Pre-Operative Care: Your pet will then be admitted for surgery where he or she will be examined and be prepped for surgery. After passing a physical and blood work, your pet will receive a mild sedative and pain medication. Research has shown that having pain medication in the blood stream prior to surgery reduces the dose of anesthesia needed (increasing safety) and makes the pet more comfortable after surgery. This little extra step also calms your pet's nerves for the upcoming procedures.
IV Catheter and Fluid Therapy: We require that most pets have an IV catheter and IV fluids while under anesthesia. The IV catheter provides access to a vein for administration of anesthetics and medications. This is especially important in the event of an emergency during anesthesia. Lack of an IV catheter can delay the administration of life saving drugs by several minutes. We do so many things to make anesthesia safe that we rarely have problems, but it is always good to be prepared! IV fluids will be administered through the catheter during anesthesia to maintain your pet's blood pressure. This supports the vital organs and minimizes the chances of anesthetic reactions or complications.
Anesthesia: Anesthesia is induced with a fast acting injection, a breathing tube is placed, and the pet receives oxygen and anesthetic gas. Anesthesia allows us to perform surgery on pets while preventing them from feeling anxiety or pain. Under the watchful care of our well trained staff, your pet will have the safest and most comfortable anesthetic experience possible.
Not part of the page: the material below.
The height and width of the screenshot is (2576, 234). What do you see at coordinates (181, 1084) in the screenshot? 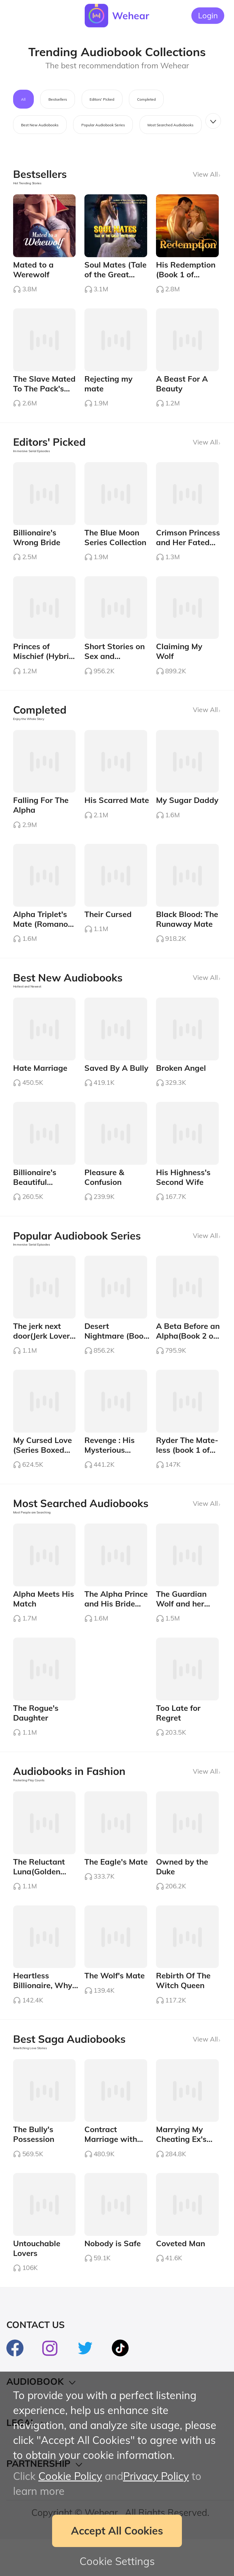
I see `Broken Angel` at bounding box center [181, 1084].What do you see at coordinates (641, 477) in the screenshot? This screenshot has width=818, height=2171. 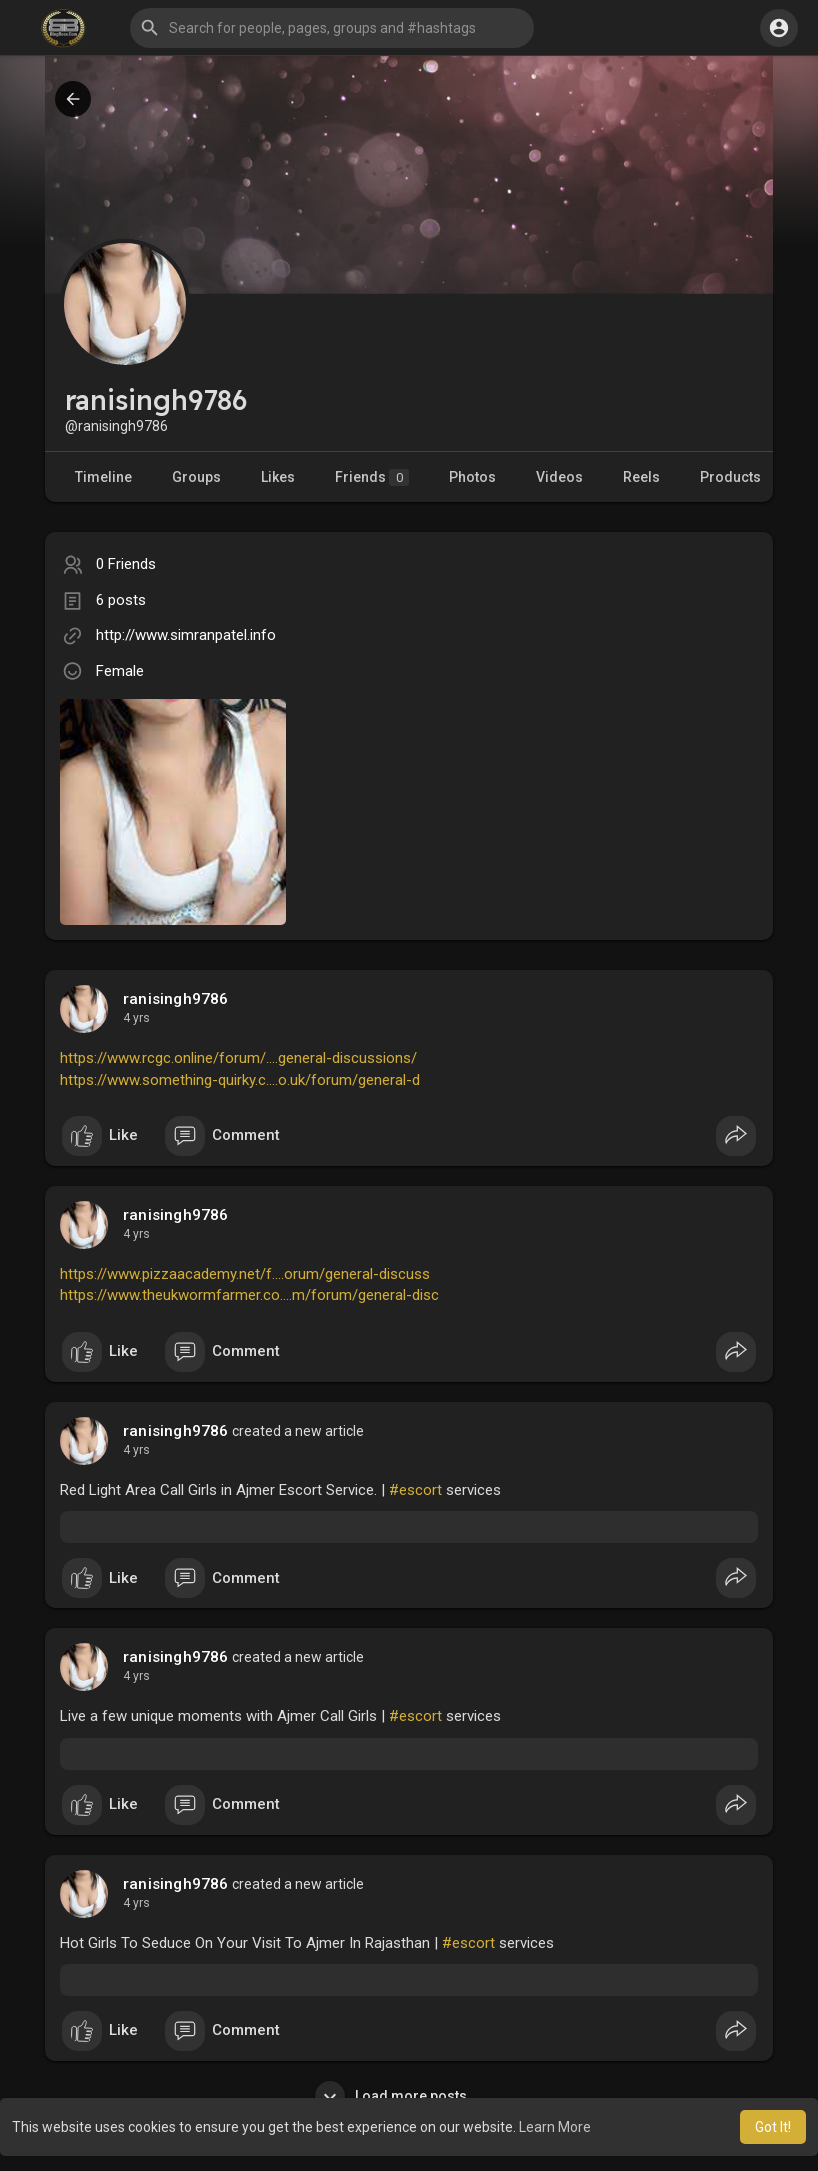 I see `Reels` at bounding box center [641, 477].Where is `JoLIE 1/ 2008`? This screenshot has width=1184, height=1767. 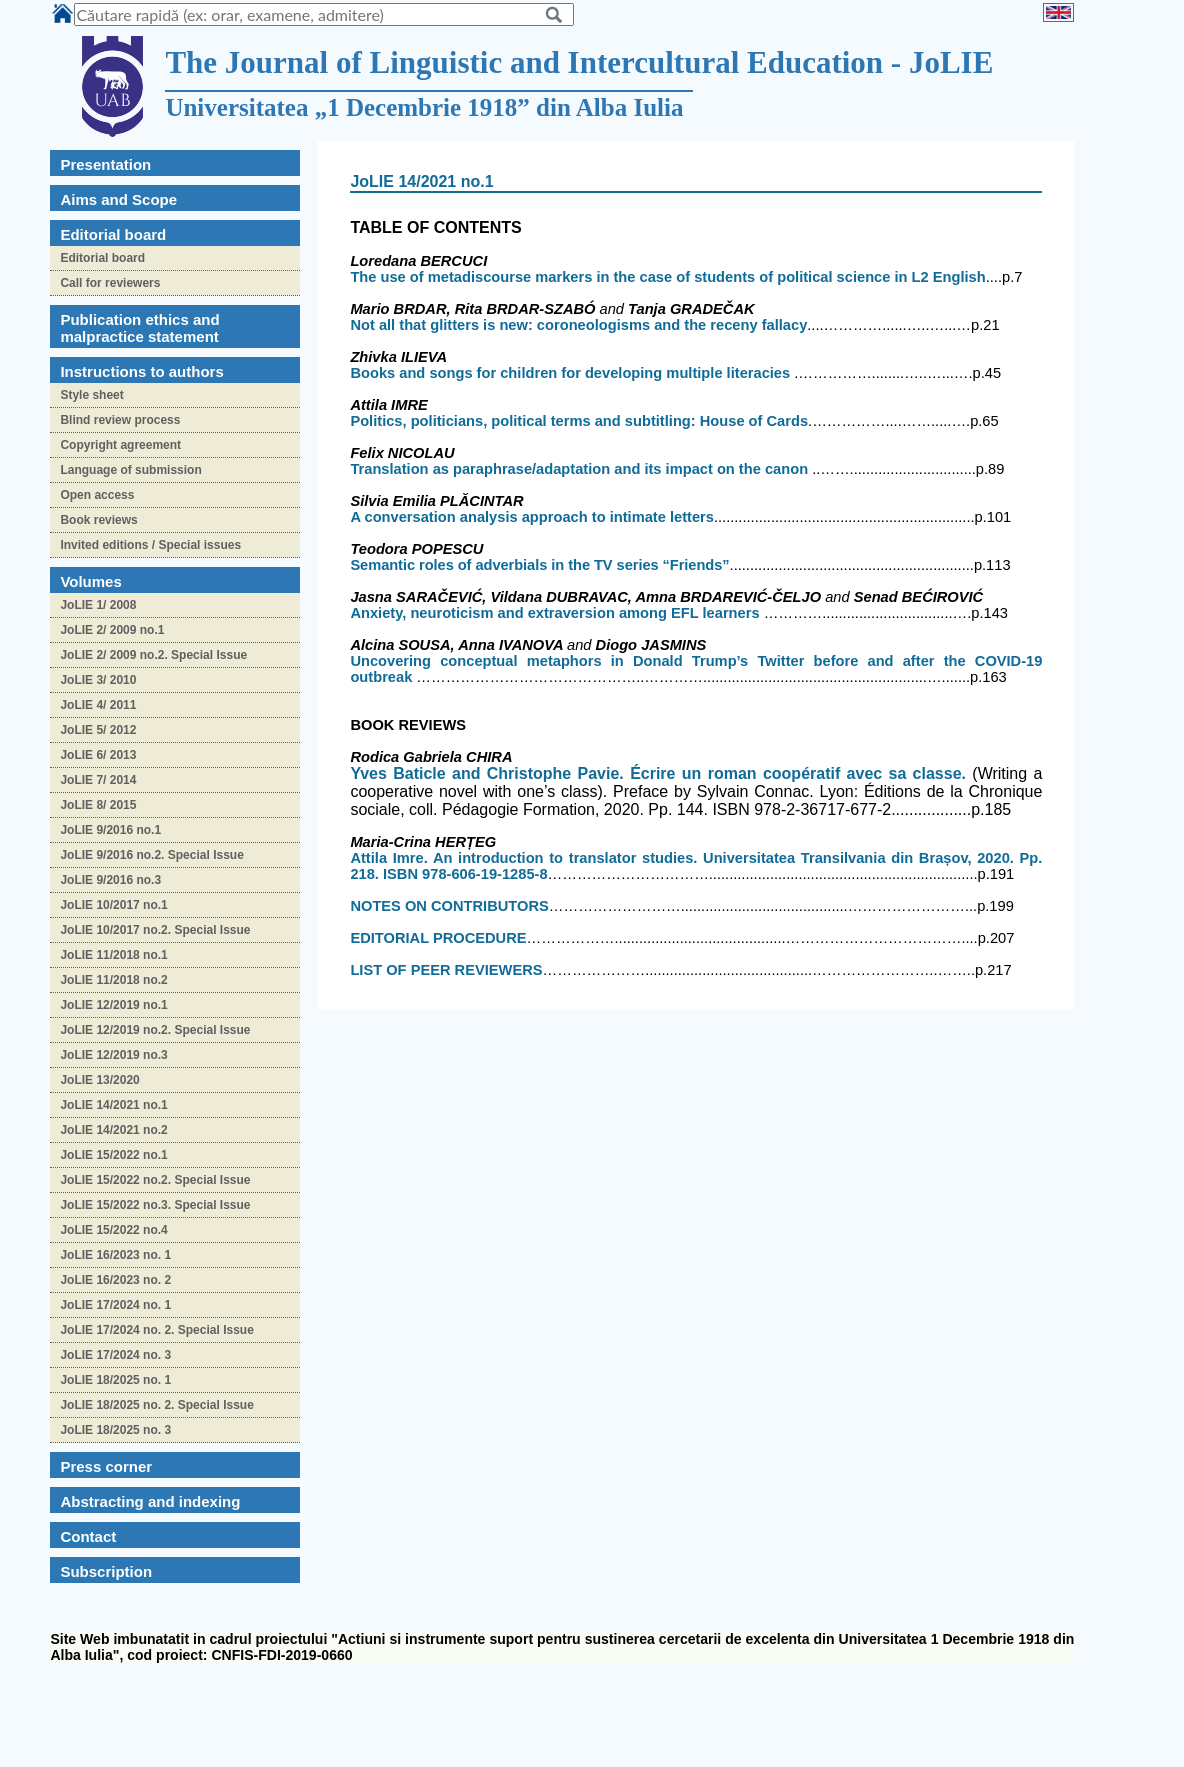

Preparation for Sterile Surgery: After induction of anesthesia your pet will be prepared for sterile surgery. The patient preparation area is for patient clipping and scrubbing, and it is equipped with warming pads (pets get cold under anesthesia), fluid administration pumps, oxygen lines and a gas scavenging system. Our surgical prep area is also equipped with ultrasonic instrument cleaners and autoclaves for instrument sterilization. There is a hands free surgical scrub sink. We follow strict aseptic guidelines to ensure your pet's safety.
Surgery: Our veterinarian adheres to strict standards of quality to ensure your pet's comfort and safety during the surgery. The doctor performs a wide variety of surgeries including routine spays and neuters, intricate soft tissue procedures, and some eye surgeries.
Pain Management: At the Animal Wellness Clinic we are especially diligent in our approach to pain management both before and after surgery. Depending on the procedure, the location, and the degree of pain anticipated, our pain management protocol may involve IV pain medications throughout surgery, pain medication injections before and/or after surgery, or local anesthetics. When your pet is ready to go home, we will send oral pain medication so you can continue to prevent discomfort for several days after surgery.
Surgery Discharge: At your admission appointment, you will be scheduled an appointment for your pet's discharge. This appointment gives us the opportunity to sit down and discuss your pet's blood work results, surgery, take-home instructions and medications. We also will need to schedule your pet's post-operative exam. The post-operative examination is usually free of charge, and scheduled 7-10 days from the date of surgery. The purpose of this visit to to ensure your pet is healing well and to address further vaccines, and any concerns you may have. After all that fun stuff, your pet is discharged into your loving care.